Limpabandhu Chayabhan, Hooper Frances Sophie Woodley, Li Rui, Tse Zion
Queen Mary University of London, Mile End Road, London, E1 4NS.
Tandon School of Engineering, New York University, Brooklyn, USA.
IPEM Transl. 2022 Nov-Dec;3:100006. doi: 10.1016/j.ipemt.2022.100006. Epub 2022 Jul 15.

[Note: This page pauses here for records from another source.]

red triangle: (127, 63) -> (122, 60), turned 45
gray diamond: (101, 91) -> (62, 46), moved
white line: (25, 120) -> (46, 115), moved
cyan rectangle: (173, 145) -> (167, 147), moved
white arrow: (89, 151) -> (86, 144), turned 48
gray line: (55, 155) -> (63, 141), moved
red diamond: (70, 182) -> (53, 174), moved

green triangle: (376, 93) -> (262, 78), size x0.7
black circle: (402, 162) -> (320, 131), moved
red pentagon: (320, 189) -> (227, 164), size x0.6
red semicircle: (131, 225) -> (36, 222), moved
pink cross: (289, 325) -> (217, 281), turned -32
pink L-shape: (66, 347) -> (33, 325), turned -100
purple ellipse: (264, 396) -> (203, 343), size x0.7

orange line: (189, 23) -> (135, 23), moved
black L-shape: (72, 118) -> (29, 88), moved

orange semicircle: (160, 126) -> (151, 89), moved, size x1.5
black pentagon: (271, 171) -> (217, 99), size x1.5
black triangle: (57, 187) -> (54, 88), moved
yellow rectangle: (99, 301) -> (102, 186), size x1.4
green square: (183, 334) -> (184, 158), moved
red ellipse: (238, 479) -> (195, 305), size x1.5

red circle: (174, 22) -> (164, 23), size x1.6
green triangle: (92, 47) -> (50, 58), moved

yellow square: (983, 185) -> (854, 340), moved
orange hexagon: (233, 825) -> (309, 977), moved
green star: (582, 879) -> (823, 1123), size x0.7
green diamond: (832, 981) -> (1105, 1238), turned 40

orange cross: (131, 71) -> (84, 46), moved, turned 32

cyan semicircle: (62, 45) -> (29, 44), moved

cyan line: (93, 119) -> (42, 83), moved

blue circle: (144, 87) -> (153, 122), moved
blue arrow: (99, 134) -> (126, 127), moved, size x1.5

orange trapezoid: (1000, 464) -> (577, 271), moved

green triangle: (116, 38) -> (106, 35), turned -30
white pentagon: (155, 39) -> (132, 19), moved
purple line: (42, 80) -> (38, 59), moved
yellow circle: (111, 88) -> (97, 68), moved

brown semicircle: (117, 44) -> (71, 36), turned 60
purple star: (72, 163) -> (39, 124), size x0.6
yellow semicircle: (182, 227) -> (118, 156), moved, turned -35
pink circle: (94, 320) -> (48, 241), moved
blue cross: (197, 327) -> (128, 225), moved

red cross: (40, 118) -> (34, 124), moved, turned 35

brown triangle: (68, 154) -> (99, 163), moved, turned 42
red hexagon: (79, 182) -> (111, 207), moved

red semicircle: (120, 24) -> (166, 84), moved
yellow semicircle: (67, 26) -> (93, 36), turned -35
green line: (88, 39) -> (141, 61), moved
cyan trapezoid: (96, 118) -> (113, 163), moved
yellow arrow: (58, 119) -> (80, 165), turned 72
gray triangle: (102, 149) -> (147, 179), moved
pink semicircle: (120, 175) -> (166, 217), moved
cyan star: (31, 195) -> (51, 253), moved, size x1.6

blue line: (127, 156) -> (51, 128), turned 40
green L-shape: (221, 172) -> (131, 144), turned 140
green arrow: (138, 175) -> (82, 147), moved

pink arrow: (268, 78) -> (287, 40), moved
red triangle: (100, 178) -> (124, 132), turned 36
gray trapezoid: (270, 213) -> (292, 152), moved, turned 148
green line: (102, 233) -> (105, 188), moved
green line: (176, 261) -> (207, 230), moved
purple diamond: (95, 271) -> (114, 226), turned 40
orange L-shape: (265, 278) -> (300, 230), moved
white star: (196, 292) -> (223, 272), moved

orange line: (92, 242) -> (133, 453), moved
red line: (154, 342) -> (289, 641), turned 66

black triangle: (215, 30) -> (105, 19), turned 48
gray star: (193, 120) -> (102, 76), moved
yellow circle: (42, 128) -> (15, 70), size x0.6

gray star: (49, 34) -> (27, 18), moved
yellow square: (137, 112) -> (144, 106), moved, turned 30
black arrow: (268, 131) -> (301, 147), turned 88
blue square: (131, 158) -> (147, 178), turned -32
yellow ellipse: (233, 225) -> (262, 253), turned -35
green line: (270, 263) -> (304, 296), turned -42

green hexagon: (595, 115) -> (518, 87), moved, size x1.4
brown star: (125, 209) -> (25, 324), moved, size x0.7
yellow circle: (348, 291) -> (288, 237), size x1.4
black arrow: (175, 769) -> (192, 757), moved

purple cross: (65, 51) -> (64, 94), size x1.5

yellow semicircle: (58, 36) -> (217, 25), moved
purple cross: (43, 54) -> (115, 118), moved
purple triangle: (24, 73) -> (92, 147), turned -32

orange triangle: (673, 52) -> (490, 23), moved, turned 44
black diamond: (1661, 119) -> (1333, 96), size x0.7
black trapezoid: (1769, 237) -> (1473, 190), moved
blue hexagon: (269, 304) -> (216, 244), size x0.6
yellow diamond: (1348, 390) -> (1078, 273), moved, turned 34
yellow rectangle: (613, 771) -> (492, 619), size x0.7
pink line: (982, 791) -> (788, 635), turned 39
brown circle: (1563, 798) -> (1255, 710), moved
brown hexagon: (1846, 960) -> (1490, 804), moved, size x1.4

With fever being one of the most prominent symptoms of COVID-19, the implementation of fever screening has become commonplace around the world to help mitigate the spread of the virus. Non-contact methods of temperature screening, such as infrared (IR) forehead thermometers and thermal cameras, benefit by minimizing infection risk. However, the IR temperature measurements may not be reliably correlated with actual core body temperatures. This study proposed a trained model prediction using IR-measured facial feature temperatures to predict core body temperatures comparable to an FDA-approved product. The reference core body temperatures were measured by a commercially available temperature monitoring system. Optimal inputs and training models were selected by the correlation between predicted and reference core body temperature. Five regression models were tested during the study. The linear regression model showed the lowest minimum-root-mean-square error (RSME) compared with reference temperatures. The temple and nose region of interest (ROI) were identified as optimal inputs. This study suggests that IR temperature data could provide comparatively accurate core body temperature prediction for rapid mass screening of potential COVID cases using the linear regression model. Using linear regression modeling, the non-contact temperature measurement could be comparable to the SpotOn system with a mean SD of ± 0.285 °C and MAE of 0.240 °C.
发热是新冠病毒肺炎(COVID-19)最显著的症状之一,实施发热筛查已在全球变得司空见惯,以帮助减轻病毒传播。非接触式体温筛查方法,如红外(IR)额头温度计和热成像摄像机,通过将感染风险降至最低而具有优势。然而,红外温度测量可能与实际核心体温没有可靠的相关性。本研究提出了一种经过训练的模型预测方法,利用红外测量的面部特征温度来预测与美国食品药品监督管理局(FDA)批准的产品相当的核心体温。参考核心体温由市售温度监测系统测量。通过预测核心体温与参考核心体温之间的相关性选择最佳输入和训练模型。研究期间测试了五个回归模型。与参考温度相比,线性回归模型显示出最低的最小均方根误差(RSME)。颞部和鼻部感兴趣区域(ROI)被确定为最佳输入。本研究表明,红外温度数据可以为使用线性回归模型对潜在新冠病例进行快速大规模筛查提供相对准确的核心体温预测。使用线性回归建模,非接触式体温测量可以与SpotOn系统相媲美,平均标准差为±0.285°C,平均绝对误差为0.240°C。